* Task details
Starting with the line that holds "that day. It’s", copy out each remaining line of the listing below, up to and including the last one, and include nothing else.

* Records supplied

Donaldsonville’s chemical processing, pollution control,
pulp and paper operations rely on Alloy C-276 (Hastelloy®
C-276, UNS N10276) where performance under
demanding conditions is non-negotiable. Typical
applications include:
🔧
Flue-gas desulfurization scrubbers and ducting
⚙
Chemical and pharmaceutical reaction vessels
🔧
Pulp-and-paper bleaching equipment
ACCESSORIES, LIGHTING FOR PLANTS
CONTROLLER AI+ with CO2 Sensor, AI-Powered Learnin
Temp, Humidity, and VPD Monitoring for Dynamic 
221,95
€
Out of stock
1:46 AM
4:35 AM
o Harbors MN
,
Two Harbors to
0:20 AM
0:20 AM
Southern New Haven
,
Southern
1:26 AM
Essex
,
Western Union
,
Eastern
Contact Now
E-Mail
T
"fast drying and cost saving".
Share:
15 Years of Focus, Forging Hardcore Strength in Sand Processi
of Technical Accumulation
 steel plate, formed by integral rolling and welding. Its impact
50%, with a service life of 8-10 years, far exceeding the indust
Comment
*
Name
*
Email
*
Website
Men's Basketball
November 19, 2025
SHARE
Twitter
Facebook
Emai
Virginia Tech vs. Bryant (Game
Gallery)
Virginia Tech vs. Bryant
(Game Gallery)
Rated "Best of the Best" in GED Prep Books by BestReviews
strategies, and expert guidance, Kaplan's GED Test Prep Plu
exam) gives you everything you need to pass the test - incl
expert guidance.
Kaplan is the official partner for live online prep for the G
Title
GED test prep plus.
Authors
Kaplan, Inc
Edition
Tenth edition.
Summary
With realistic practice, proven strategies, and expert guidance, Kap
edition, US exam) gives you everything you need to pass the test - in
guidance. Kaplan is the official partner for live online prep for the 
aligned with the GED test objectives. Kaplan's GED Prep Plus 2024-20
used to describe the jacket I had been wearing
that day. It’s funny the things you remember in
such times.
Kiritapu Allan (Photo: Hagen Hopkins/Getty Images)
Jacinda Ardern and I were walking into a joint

* Task answer
that day. It’s funny the things you remember in
such times.
Kiritapu Allan (Photo: Hagen Hopkins/Getty Images)
Jacinda Ardern and I were walking into a joint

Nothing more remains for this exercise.